Grid Cells × Self-Play

Type: intersection Slug: intersection—grid-cells-self-play Parents: paper—vector-based-navigation-using-grid-like-representations-in-artificial-agents, paper—mastering-the-game-of-go-without-human-knowledge Last updated: 2026-05-14 Epistemic status: Grounded


The intersection

Grid cells spontaneously emerge in deep RL agents trained on vector-based navigation tasks (2018), demonstrating that hexagonal periodic firing patterns are a general-purpose computation that biological evolution and artificial training converge upon. Self-play generates superhuman strategies by playing against an improving opponent (2017). Both involve agents developing internal representations through interaction with an environment — but self-play creates a fundamentally non-stationary environment because the opponent improves continuously.

The intersection asks: do grid-like representations emerge differently under self-play than under single-agent training? If grid cells are a general solution to vector-based problems, they should still emerge in self-play — but their dynamics might differ. A non-stationary opponent forces rapid spatial re-evaluation, potentially accelerating the emergence of multiple spatial scales (different grid spacings for strategic vs. tactical analysis).

What the corpus implies

The grid cell paper (Banino, Barry, Kumaran, Hassabis et al., Nature 2018) and AlphaGo Zero (Silver et al., Nature 2017) were published a year apart, both in Nature, both from DeepMind, both with Hassabis as co-author. Neither cites the other. The grid cell paper analyses representations from a single-agent navigation task; the self-play papers never examine the internal representations of game-playing agents for spatial structure. The question of what representations emerge from self-play was simply not asked.
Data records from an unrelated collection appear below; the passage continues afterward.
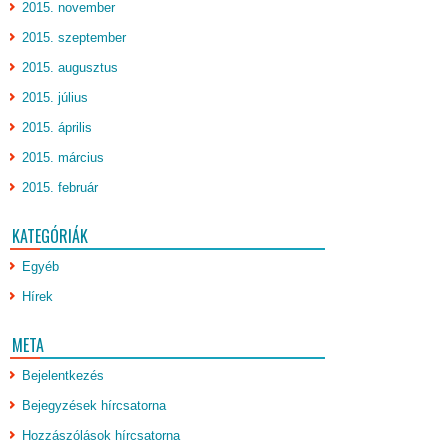
2015. november
2015. szeptember
2015. augusztus
2015. július
2015. április
2015. március
2015. február
KATEGÓRIÁK
Egyéb
Hírek
META
Bejelentkezés
Bejegyzések hírcsatorna
Hozzászólások hírcsatorna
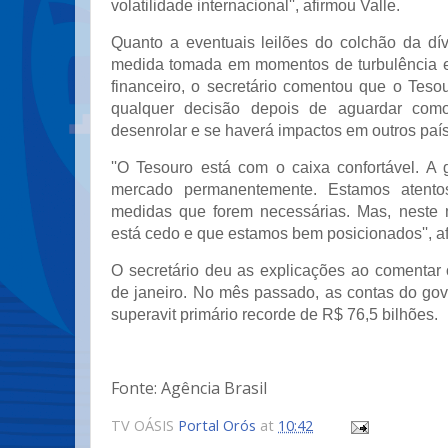
volatilidade internacional'', afirmou Valle.
Quanto a eventuais leilões do colchão da dív
medida tomada em momentos de turbulência 
financeiro, o secretário comentou que o Teso
qualquer decisão depois de aguardar como
desenrolar e se haverá impactos em outros paí
''O Tesouro está com o caixa confortável. 
mercado permanentemente. Estamos atent
medidas que forem necessárias. Mas, neste
está cedo e que estamos bem posicionados'', af
O secretário deu as explicações ao comentar 
de janeiro. No mês passado, as contas do gov
superavit primário recorde de R$ 76,5 bilhões.
Fonte: Agência Brasil
TV OÁSIS
Portal Orós
at
10:42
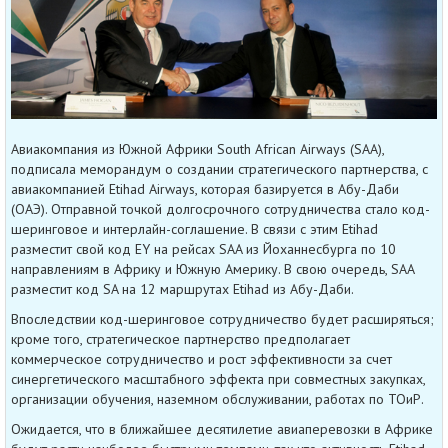
Авиакомпания из Южной Африки South African Airways (SAA),
подписала меморандум о создании стратегического партнерства, с
авиакомпанией Etihad Airways, которая базируется в Абу-Даби
(ОАЭ). Отправной точкой долгосрочного сотрудничества стало код-
шеринговое и интерлайн-соглашение. В связи с этим Etihad
разместит свой код EY на рейсах SAA из Йоханнесбурга по 10
направлениям в Африку и Южную Америку. В свою очередь, SAA
разместит код SA на 12 маршрутах Etihad из Абу-Даби.
Впоследствии код-шеринговое сотрудничество будет расширяться;
кроме того, стратегическое партнерство предполагает
коммерческое сотрудничество и рост эффективности за счет
синергетического масштабного эффекта при совместных закупках,
организации обучения, наземном обслуживании, работах по ТОиР.
Ожидается, что в ближайшее десятилетие авиаперевозки в Африке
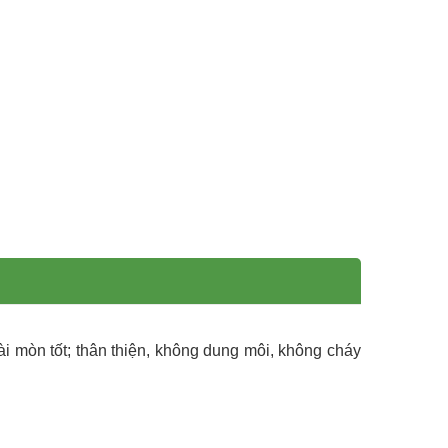
 mòn tốt; thân thiện, không dung môi, không cháy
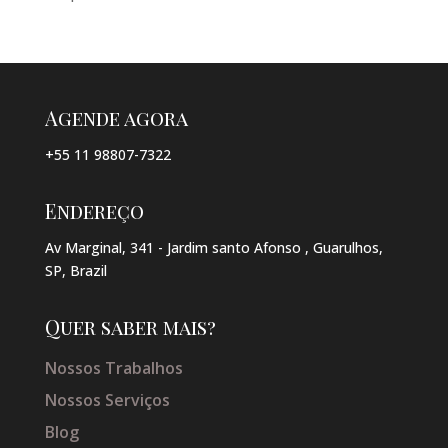
Agende agora
+55 11 98807-7322
Endereço
Av Marginal, 341 - Jardim santo Afonso , Guarulhos,
SP, Brazil
Quer saber mais?
Nossos Trabalhos
Nossos Serviços
Blog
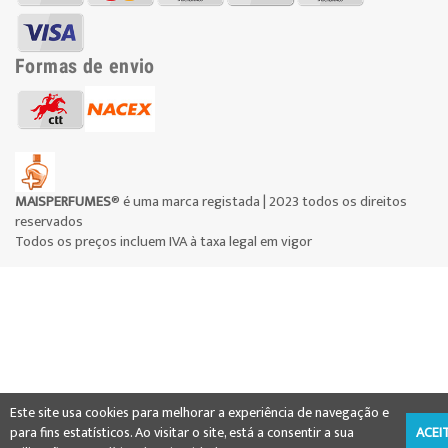
Formas de envio
MAISPERFUMES
® é uma marca registada | 2023 todos os direitos
reservados
Todos os preços incluem IVA à taxa legal em vigor
Este site usa cookies para melhorar a experiência de navegação e
para fins estatísticos. Ao visitar o site, está a consentir a sua
ACEI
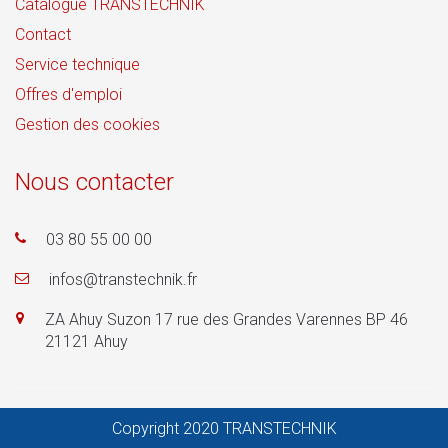
Catalogue TRANSTECHNIK
Contact
Service technique
Offres d'emploi
Gestion des cookies
Nous contacter
03 80 55 00 00
infos@transtechnik.fr
ZA Ahuy Suzon 17 rue des Grandes Varennes BP 46
21121 Ahuy
Copyright 2020 TRANSTECHNIK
The grid cell paper’s key finding — emergence depends on task demands (vector navigation required, simple control insufficient) — suggests self-play might impose different representational demands. In Go, the board is a 19×19 spatial grid, and self-play agents must develop spatial representations to play well. But nobody checked whether those representations have hexagonal periodicity.

What’s missing

  • No paper analyses AlphaGo/AlphaZero’s internal representations for grid-cell-like hexagonal periodicity.
  • No paper trains a navigation agent under self-play (two agents navigating competitively) to see whether grid cells still emerge, or whether competitive pressure produces different spatial codes.
  • No paper asks whether the multi-scale property of grid cells (different grid spacings) maps onto different levels of strategic abstraction in game-playing (local tactics vs. global strategy).
  • The grid cell paper notes emergence depends on architecture and training conditions — self-play is a training condition never tested.

Generative potential

Empirical test: Analyse AlphaZero’s network activations at board positions. If hexagonal periodicity appears in the spatial dimensions of the representation, this would show grid-like codes emerge even in non-navigation domains under self-play. If not, it would suggest grid cells are navigation-specific rather than general-purpose spatial codes.

Competitive navigation experiment: Train two agents to navigate the same maze competitively (e.g., racing to a goal, or predator-prey). Compare the spatial representations that emerge under competition vs. solitary navigation. This tests whether the social/non-stationary dimension of self-play modifies the basic grid cell computation.

Developmental prediction: If grid cells emerge from computational demands rather than being hardwired, they should appear in human infants at the age when spatial navigation becomes competently self-supervised — not at birth. This is consistent with some evidence but hasn’t been framed through the computational lens.

Connection to fast/slow: If grid cells emerge at multiple scales in self-play agents, the different scales might map onto the fast/slow systems — fine-grained grids for immediate move selection (fast), coarse grids for strategic evaluation (slow). This would connect the grid cell intersection to the fast/slow×AlphaGo intersection.


Falsification: If grid-like representations in RL agents are identical in static and self-play environments (no difference in scale, stability, or non-stationarity response), the self-play-specific prediction is false.